What we do during Math Centers

Every day we have math for 45 minutes (in addition to 15 minutes of calendar math in the morning). I am very lucky to have one assistant teacher and two high school tutors during this time, so we can easily break the kindergarteners up into four groups and have four teacher-led centers! Of course, the activities are very hands-on and the student mostly direct themselves. But the grown-ups are there to teach them the new game and emphasize important concepts, or help kids who are struggling with the task. I try to have four different types of centers each day, based on the Common Core standards and our math curriculum, Everyday Math.

1. Math Games
Math games allow the kids to develop number sense, practice counting and one-to-one correspondence, and try new skills such as measuring and graphing.
In this game, kids roll a pumpkin dice and graph their results!
In this game, kids spin a spinner, count the number of apples,
and make that amount using cubes on the side.

2. Math Fact Practice
Fact fluency is very important for kindergarteners.
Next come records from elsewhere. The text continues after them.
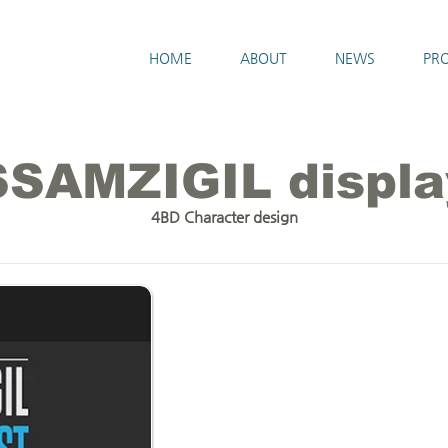
HOME
ABOUT
NEWS
PRO
SSAMZIGIL displa
4BD Character design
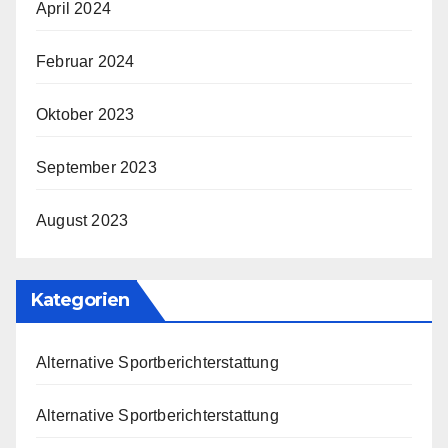
April 2024
Februar 2024
Oktober 2023
September 2023
August 2023
Kategorien
Alternative Sportberichterstattung
Alternative Sportberichterstattung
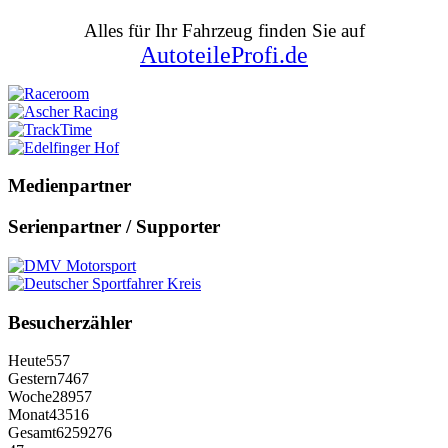
Alles für Ihr Fahrzeug finden Sie auf
AutoteileProfi.de
Medienpartner
Serienpartner / Supporter
Besucherzähler
Heute
557
Gestern
7467
Woche
28957
Monat
43516
Gesamt
6259276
By the end of kindergarten, they need to be comfortable adding and subtracting within 5 automatically, as well as able to use objects, drawings, equations, and their fingers to add and subtract within 10. So the more practice we can get, the better! Below is an example of a fact practice game.
Kids roll two dice and add the numbers together,
then find the answer on their Halloween sheet and color it in!
3. Math Manipulatives
Manipulatives are objects that kids can sort, stack and build with, to help them increase their skills at patterning, sorting and engineering. This center often seems like just free play, but is really disguised hands-on learning as well!

Sorting coins
Unifix cubes
The ever-popular "wheels" as we call them
(I don't actually know their official name!)
4. Math Journals
This center is with me, and is one of my favorite times to assess kids' thinking on challenging concepts. We usually do some sort of problem-solving question of the day. For example, below I gave them a piece of paper that said "Can you fill a circle using only squares?" (from this generous teacher who shared her idea on her blog). I gave each student a bunch of squares, and they all tried various ways to fill it up. In the end, we figured out that, no, you can't fill a circle with squares because the squares are too pointy! A circle doesn't have any pointy edges, so it's impossible!